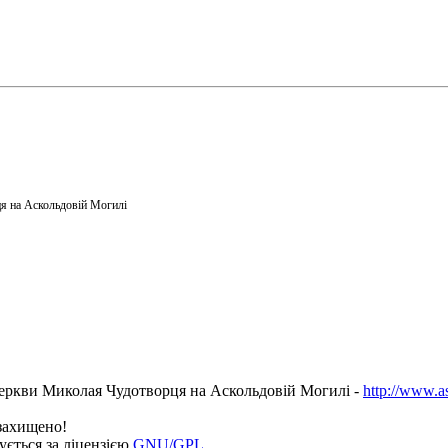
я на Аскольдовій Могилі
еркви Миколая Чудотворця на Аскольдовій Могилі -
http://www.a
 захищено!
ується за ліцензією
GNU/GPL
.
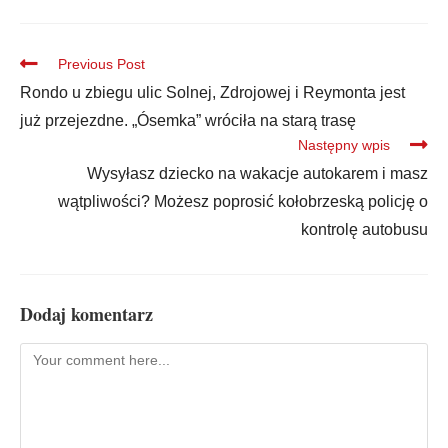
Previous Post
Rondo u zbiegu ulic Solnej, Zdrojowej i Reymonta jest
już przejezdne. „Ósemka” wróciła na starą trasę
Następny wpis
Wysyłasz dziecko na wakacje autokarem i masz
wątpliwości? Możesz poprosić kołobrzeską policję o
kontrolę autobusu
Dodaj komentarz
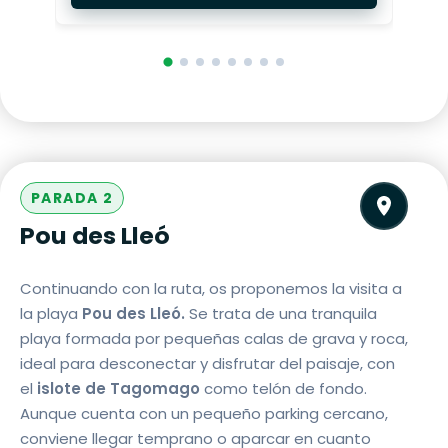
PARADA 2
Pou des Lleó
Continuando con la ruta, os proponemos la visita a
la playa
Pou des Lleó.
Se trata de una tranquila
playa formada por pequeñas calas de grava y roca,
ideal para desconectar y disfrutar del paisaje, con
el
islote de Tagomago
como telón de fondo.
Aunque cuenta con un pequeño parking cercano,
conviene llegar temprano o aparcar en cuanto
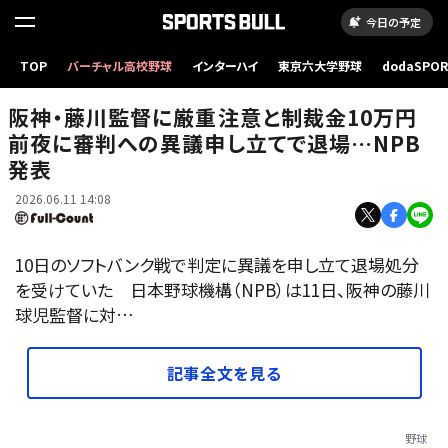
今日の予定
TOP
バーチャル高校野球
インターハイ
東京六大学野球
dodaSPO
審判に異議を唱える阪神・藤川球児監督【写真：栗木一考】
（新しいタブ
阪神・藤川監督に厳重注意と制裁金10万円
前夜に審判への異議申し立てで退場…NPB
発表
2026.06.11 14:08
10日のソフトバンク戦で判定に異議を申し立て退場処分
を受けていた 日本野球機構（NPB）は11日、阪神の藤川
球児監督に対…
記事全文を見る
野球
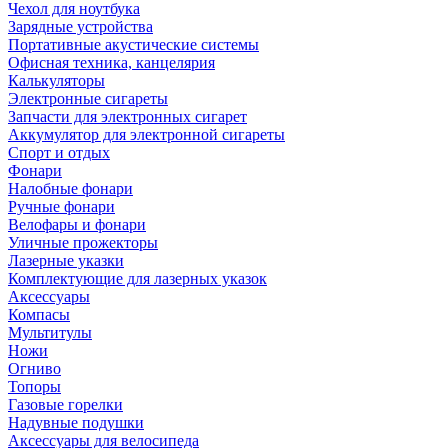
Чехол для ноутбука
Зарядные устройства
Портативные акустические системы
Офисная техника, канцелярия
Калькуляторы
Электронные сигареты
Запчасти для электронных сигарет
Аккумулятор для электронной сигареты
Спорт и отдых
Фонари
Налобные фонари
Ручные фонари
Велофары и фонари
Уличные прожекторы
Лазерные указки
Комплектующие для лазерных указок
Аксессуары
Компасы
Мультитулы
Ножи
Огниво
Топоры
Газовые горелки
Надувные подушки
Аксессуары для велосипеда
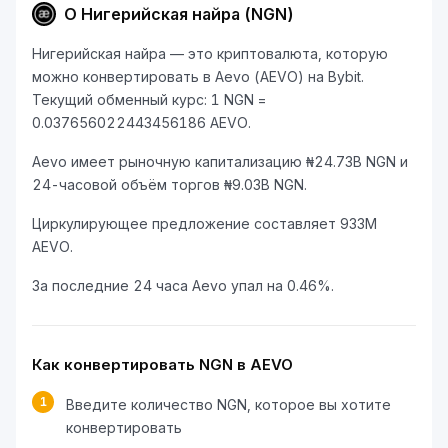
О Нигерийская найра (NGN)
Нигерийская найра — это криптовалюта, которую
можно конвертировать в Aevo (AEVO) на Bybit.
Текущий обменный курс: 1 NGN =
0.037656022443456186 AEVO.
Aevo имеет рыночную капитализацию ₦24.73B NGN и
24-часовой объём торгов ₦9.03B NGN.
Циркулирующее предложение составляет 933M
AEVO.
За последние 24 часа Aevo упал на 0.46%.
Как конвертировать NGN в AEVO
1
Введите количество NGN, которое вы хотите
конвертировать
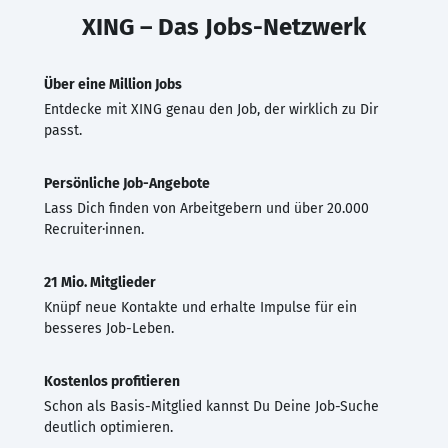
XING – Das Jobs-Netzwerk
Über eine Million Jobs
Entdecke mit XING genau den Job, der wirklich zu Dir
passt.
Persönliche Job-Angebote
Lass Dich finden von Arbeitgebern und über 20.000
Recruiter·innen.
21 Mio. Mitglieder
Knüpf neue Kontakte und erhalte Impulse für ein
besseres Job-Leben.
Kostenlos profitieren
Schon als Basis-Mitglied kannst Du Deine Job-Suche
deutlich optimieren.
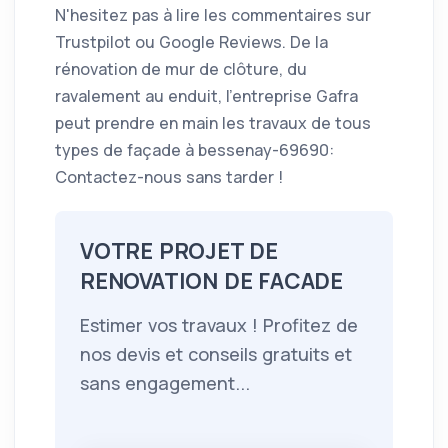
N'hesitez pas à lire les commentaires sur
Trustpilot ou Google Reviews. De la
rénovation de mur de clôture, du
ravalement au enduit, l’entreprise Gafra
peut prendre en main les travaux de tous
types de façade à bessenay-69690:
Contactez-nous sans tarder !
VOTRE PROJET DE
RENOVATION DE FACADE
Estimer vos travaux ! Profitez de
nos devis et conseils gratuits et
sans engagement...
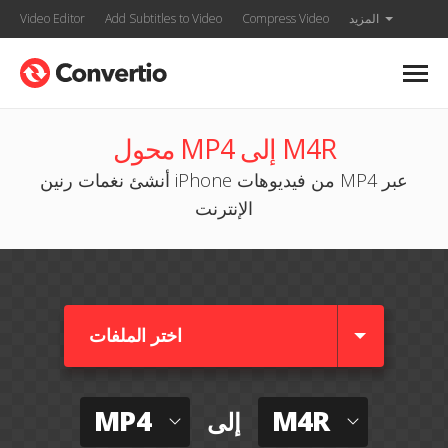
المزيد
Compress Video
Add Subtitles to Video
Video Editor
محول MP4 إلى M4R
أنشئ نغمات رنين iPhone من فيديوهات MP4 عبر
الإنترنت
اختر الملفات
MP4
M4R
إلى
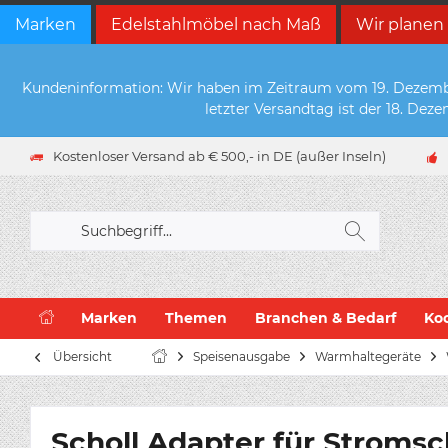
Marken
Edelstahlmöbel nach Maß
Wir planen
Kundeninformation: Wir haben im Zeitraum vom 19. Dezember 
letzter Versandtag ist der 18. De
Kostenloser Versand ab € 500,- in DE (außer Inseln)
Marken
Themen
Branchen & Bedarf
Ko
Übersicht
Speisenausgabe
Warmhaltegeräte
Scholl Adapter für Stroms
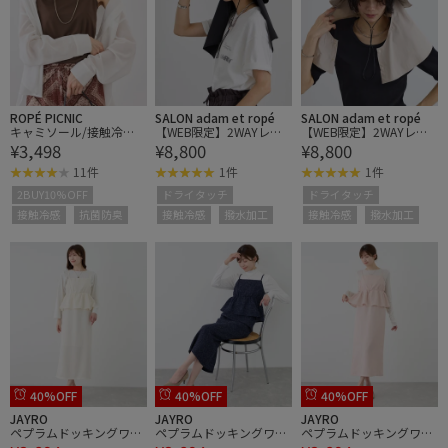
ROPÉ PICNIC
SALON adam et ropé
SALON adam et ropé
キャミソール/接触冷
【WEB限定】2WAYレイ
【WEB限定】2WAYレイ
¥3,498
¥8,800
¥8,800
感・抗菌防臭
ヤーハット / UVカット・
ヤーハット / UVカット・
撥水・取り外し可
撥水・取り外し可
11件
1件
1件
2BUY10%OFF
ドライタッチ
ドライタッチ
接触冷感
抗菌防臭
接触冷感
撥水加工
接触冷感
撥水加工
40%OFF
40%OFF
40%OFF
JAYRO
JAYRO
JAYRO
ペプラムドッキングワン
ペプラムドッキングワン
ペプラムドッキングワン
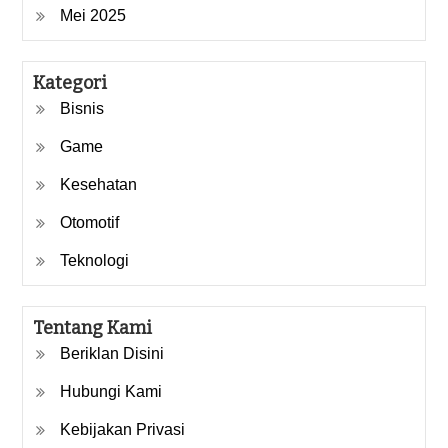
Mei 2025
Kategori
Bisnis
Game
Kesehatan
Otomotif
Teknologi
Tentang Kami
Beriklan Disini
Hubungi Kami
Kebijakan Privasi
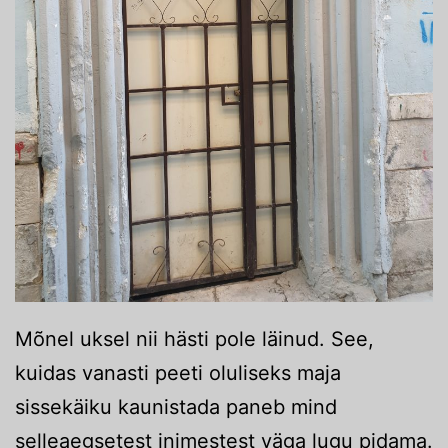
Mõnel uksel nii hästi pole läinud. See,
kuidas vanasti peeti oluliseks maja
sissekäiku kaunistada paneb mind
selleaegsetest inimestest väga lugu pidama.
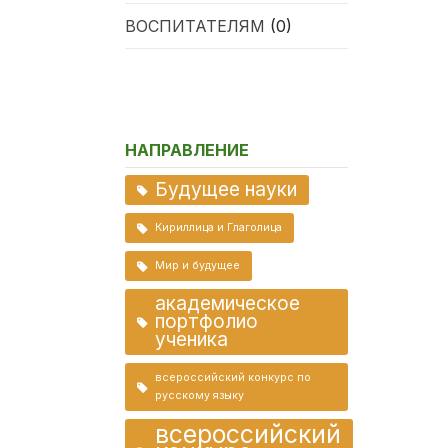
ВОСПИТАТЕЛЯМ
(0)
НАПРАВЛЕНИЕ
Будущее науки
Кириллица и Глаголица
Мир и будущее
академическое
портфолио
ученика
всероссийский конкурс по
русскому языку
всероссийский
------------------------------
### Exercise description
Please transcribe exactly the part of the records that opens with the line containing "Se trata de una tranquila" and closes with the line containing "0.037656022443456186 AEVO.", both ends included, and leave out the pictures.

### Exercise response
Se trata de una tranquila
playa formada por pequeñas calas de grava y roca,
ideal para desconectar y disfrutar del paisaje, con
el
islote de Tagomago
como telón de fondo.
Aunque cuenta con un pequeño parking cercano,
conviene llegar temprano o aparcar en cuanto
今日の予定
TOP
バーチャル高校野球
インターハイ
東京六大学野球
dodaSPO
審判に異議を唱える阪神・藤川球児監督【写真：栗木一考】
（新しいタブ
阪神・藤川監督に厳重注意と制裁金10万円
前夜に審判への異議申し立てで退場…NPB
発表
2026.06.11 14:08
10日のソフトバンク戦で判定に異議を申し立て退場処分
を受けていた 日本野球機構（NPB）は11日、阪神の藤川
球児監督に対…
記事全文を見る
野球
Чехол для ноутбука
Зарядные устройства
Портативные акустические системы
Офисная техника, канцелярия
Калькуляторы
Электронные сигареты
Запчасти для электронных сигарет
Аккумулятор для электронной сигареты
Спорт и отдых
Фонари
Налобные фонари
Ручные фонари
Велофары и фонари
Уличные прожекторы
Лазерные указки
Комплектующие для лазерных указок
Аксессуары
Компасы
Мультитулы
Ножи
Огниво
Топоры
Газовые горелки
Надувные подушки
Аксессуары для велосипеда
О Нигерийская найра (NGN)
Нигерийская найра — это криптовалюта, которую
можно конвертировать в Aevo (AEVO) на Bybit.
Текущий обменный курс: 1 NGN =
0.037656022443456186 AEVO.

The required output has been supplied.